▶ WHAT YOU SHOULD DO
All records must be quoted exactly. Omit the pictures.

▶ AVAILABLE DATA
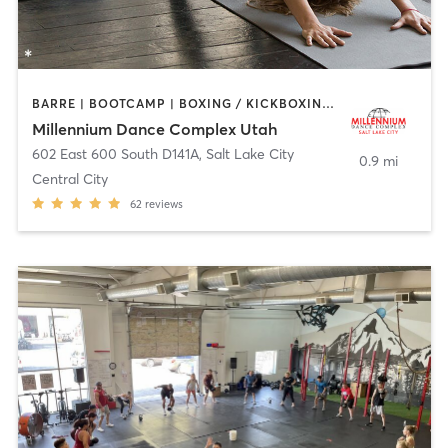
BARRE | BOOTCAMP | BOXING / KICKBOXING | CIRCUIT TRAINING | DANCE | INTERVAL TRAINING | YOGA
Millennium Dance Complex Utah
602 East 600 South D141A
,
Salt Lake City
0.9 mi
Central City
62
reviews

▶ ANSWER BOX
BARRE | BOOTCAMP | BOXING / KICKBOXING | CIRCUIT TRAINING | DANCE | INTERVAL TRAINING | YOGA
Millennium Dance Complex Utah
602 East 600 South D141A
,
Salt Lake City
0.9 mi
Central City
62
reviews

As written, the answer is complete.